The Guggenheim Museum’s board of trustees should publicly pledge and actively ensure respect for international labor rights in the construction and maintenance of the museum’s latest branch in Abu Dhabi, Human Rights Watch said today.
Human Rights Watch in February 2007 sent a private letter to the Solomon R. Guggenheim Foundation highlighting its concerns about the exploitation of migrant workers in the United Arab Emirates (UAE). The letter also underscored the obligations of private employers to respect the rights of workers there, but to date Human Rights Watch has not received a reply.
The Guggenheim Abu Dhabi is scheduled to open in 2011. It will be the largest Guggenheim branch in the world and will be part of a massive cultural district that will include three other museums, including a branch of the Louvre.
“Unless the Guggenheim takes action, its biggest overseas branch could become known for exhibiting labor violations,” said Sarah Leah Whitson, the Middle East Director of Human Rights Watch. “The Guggenheim’s board of trustees should make a public commitment and take all necessary steps to prevent the exploitation of migrant labor at the museum’s Abu Dhabi branch.”
In a report published in November 2006, Human Rights Watch documented pervasive abuses against migrant construction workers in the United Arab Emirates.
They endure hazardous working conditions and years of indebtedness to recruitment agencies for fees that UAE law says only employers should pay. Their employers routinely withhold wages and confiscate their passports. Human Rights Watch found that UAE government agencies fail to hold employers accountable for these common violations of law, contributing to an atmosphere of impunity that perpetuates these abuses. In addition, the UAE government does not protect workers’ rights to organize, bargain collectively and strike.
In February, Human Rights Watch expressed its concerns and requested a meeting in a private letter to Thomas Krens, the director of the Guggenheim Foundation, copies of which were sent to William Mack, chairman of the board of trustees, and Betsy Ennis, the director of public affairs. Human Rights Watch has not to date received a reply.

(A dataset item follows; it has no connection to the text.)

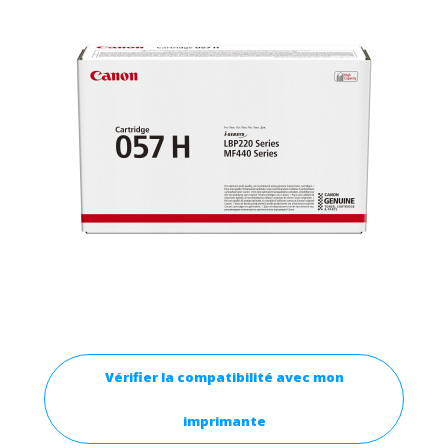
Vérifier la compatibilité avec mon
imprimante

Specifically, Human Rights Watch urges the Guggenheim to require that its UAE partners not withhold workers’ wages, not confiscate passports, document and publicly report work-related injuries and deaths, and forbid recruiters from unlawfully collecting recruiting, travel and visa fees from workers. The Guggenheim should establish an independent and transparent oversight committee to monitor labor practices at the Guggenheim Abu Dhabi. In addition, the Guggenheim should call on the authorities in the UAE, which is a member of the International Labour Organization, to ensure the internationally protected rights of workers to bargain collectively, form unions, and strike.
“The Guggenheim has been at the forefront of museums expanding around the world,” said Whitson. “It shouldn’t lag behind when it comes to protecting the rights of workers.”